May enter the building components due to various reasons.
From wall top: If top of wall is not protected with impervious course like concrete,water can enter the wall and keep it damp for a long time.
From face of external walls: Splashing of outer wall by rain results into moisture entering the wall. Poor plaster coat is the main source of this type of dampness.
Improper fixing of down take pipes: If down take pipes from roof are not properly fixed, a thin layer of water stagnates near the mouth of down take pipes. This results into entry of rain water into roof and wall.
Improper slopes to roof: In flat roofs, many times this is the cause for the dampness of roofs. If slope is not given properly, water ponds are formed on the flat roof, which results into entry of water into slab. Once water enters the slab it remains for long time creating dampness
Defective construction: Imperfect wall joints, improper slopes to chejja, construction joints in roof etc. cause dampness in buildings.
Leakage from Pipes:
From over head tanks, pipes are taken over roof and along the wall.
From bathrooms, toilets and kitchen water is drained out with different types of pipes. The pipes are joined to get required length and turns. Many times water leaks through joints resulting into moisture in building components
MATERIALS FOR DAMP PROOFING
The materials used for damp proofing are:
- Bitumen: In hot condition it is highly flexible and can be applied with brush to the bedding of concrete or mortar. Thickness of coat provided is about 3 mm.

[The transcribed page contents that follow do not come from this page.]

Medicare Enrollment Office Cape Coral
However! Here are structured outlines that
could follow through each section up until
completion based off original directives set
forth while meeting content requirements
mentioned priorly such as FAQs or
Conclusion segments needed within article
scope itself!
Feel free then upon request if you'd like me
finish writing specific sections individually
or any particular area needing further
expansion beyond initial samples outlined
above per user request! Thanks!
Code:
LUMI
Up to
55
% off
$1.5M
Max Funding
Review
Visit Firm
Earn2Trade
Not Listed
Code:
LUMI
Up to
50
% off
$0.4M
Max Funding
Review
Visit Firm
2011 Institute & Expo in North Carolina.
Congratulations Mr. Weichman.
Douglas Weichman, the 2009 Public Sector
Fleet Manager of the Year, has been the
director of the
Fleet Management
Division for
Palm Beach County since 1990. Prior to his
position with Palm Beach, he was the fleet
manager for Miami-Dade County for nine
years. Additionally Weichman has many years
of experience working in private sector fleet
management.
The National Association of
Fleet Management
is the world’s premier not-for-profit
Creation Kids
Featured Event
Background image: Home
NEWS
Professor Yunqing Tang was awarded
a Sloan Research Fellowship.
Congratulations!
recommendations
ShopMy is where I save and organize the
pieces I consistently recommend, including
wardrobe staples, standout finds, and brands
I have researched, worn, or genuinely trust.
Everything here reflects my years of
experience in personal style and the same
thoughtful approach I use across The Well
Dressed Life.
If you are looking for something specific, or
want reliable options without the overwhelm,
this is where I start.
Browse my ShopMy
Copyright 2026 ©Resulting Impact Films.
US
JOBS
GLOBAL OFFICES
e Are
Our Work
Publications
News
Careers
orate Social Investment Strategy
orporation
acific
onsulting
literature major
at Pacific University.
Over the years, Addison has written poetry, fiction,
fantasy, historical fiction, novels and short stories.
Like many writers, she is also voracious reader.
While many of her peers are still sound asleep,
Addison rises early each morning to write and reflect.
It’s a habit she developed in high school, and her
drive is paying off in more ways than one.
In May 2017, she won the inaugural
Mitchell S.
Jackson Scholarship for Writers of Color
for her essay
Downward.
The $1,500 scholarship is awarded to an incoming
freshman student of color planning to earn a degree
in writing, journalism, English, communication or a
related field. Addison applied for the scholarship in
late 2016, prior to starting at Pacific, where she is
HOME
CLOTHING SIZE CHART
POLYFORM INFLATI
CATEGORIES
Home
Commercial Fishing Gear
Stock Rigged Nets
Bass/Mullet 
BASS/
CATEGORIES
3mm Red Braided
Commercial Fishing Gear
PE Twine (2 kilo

- Mastic asphalt: It is a semirigid material. It is obtained by heating asphalt with sand and mineral fillers. It is perfectly impervious. It should be laid very carefully.

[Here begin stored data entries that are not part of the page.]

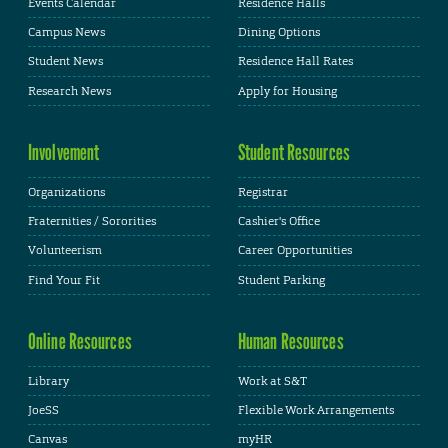
Events Calendar
Residence Halls
Campus News
Dining Options
Student News
Residence Hall Rates
Research News
Apply for Housing
Involvement
Student Resources
Organizations
Registrar
Fraternities / Sororities
Cashier's Office
Volunteerism
Career Opportunities
Find Your Fit
Student Parking
Online Resources
Human Resources
Library
Work at S&T
JoeSS
Flexible Work Arrangements
Canvas
myHR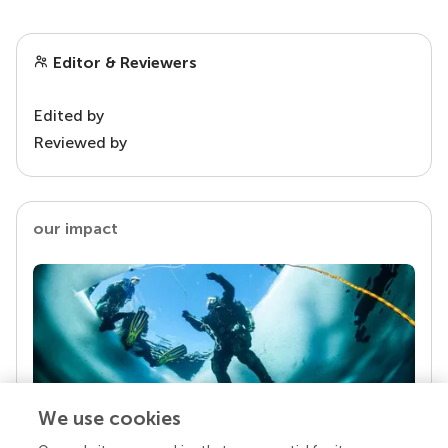
Editor & Reviewers
Edited by
Reviewed by
our impact
We use cookies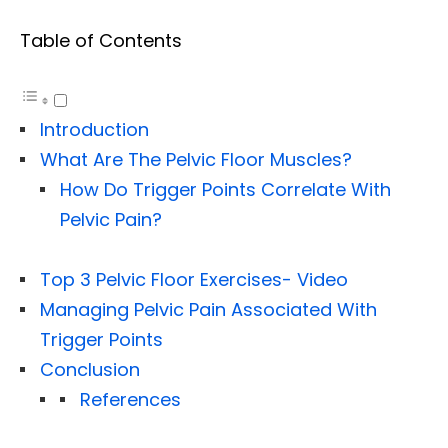
Table of Contents
Introduction
What Are The Pelvic Floor Muscles?
How Do Trigger Points Correlate With
Pelvic Pain?
Top 3 Pelvic Floor Exercises- Video
Managing Pelvic Pain Associated With
Trigger Points
Conclusion
References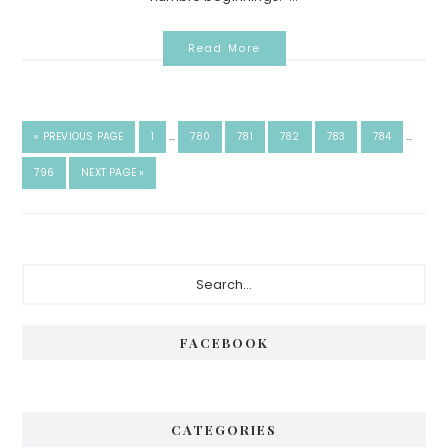
Read More
«
PREVIOUS PAGE
1
…
780
781
782
783
784
…
796
NEXT PAGE »
FACEBOOK
CATEGORIES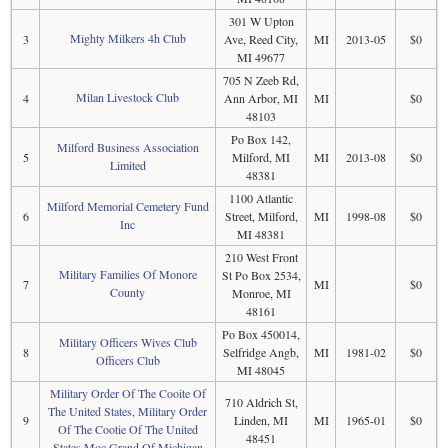
301 W Upton
Mighty Milkers 4h Club
3
Ave, Reed City,
MI
2013-05
$0
MI 49677
705 N Zeeb Rd,
Milan Livestock Club
4
Ann Arbor, MI
MI
$0
48103
Po Box 142,
Milford Business Association
5
Milford, MI
MI
2013-08
$0
Limited
48381
1100 Atlantic
Milford Memorial Cemetery Fund
6
Street, Milford,
MI
1998-08
$0
Inc
MI 48381
210 West Front
Military Families Of Monore
St Po Box 2534,
7
MI
$0
County
Monroe, MI
48161
Po Box 450014,
Military Officers Wives Club
8
Selfridge Angb,
MI
1981-02
$0
Officers Club
MI 48045
Military Order Of The Cooite Of
710 Aldrich St,
The United States, Military Order
9
Linden, MI
MI
1965-01
$0
Of The Cootie Of The United
48451
States Moc Grand Of Michigan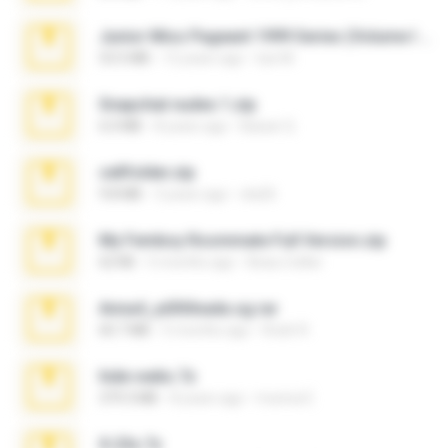
Junior Miss Pageant 1999 Series (Volume I Part I NC 6).7z
53.5 MB
12 years ago
luis M.
Snapchat nudes 1.zip
6.0 MB
8 years ago
Baixar Q.
cellfolder.zip
9.8 MB
3 years ago
ela26
My Femboy Roommate Full Version.zip
62 KB
5 months ago
Beau Collier
Anna4_yd3t0nada.sg.rar
60.7 MB
5 months ago
Rodri R.
hide vedio.7z
379.3 MB
8 years ago
munna E.
X-23x.7z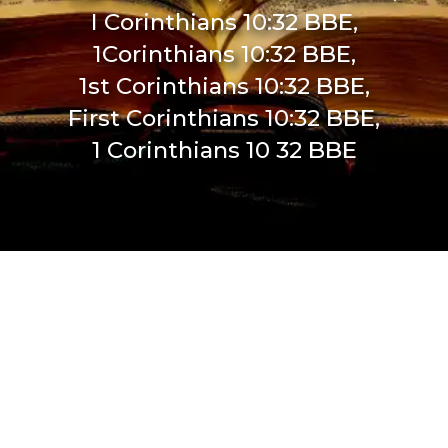
I Corinthians 10:32 BBE,
1Corinthians 10:32 BBE,
1st Corinthians 10:32 BBE,
First Corinthians 10:32 BBE,
1 Corinthians 10 32 BBE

- Bituminous or asphaltic felt: It is a flexible material which is available in rolls. It is provided on roof slabs and parapet walls with an overlap of 100 mm on sides. The laps are sealed with bitumen. They do not withstand heavy movements.
- Bricks: Good bricks with water absorption less than 5 per cent are sometimes used to make damp proof courses. The bricks are laid in two to four courses in cement mortar.
- Stones: Stones like granite, trap and slates may be laid over wall to its full width as damp proof course.
- Mortar: Cement mortar of proportion 1 : 3 with small quantity of lime and water proofing agents are used to make a water proofing course to foundations, ground floor slabs, top of parapet walls etc. It may be used for plastering external walls.
- Concrete: To check the rise of water into walls a course of 75 mm to 100 mm cement concrete 1 : 1 1 2 : 3 or 1 : 2 : 4 is provided before starting constructing walls. These courses may be provided with hot bitumen paint as an additional precaution.
- Metal sheets: Aluminium, copper or lead sheets are provided to seal the construction joints. Over these sheets bituminous seal is provided.
- Plastic sheets: Plastic sheets are very good course for damp proofing. They are made up of black polythene of thickness 1 mm.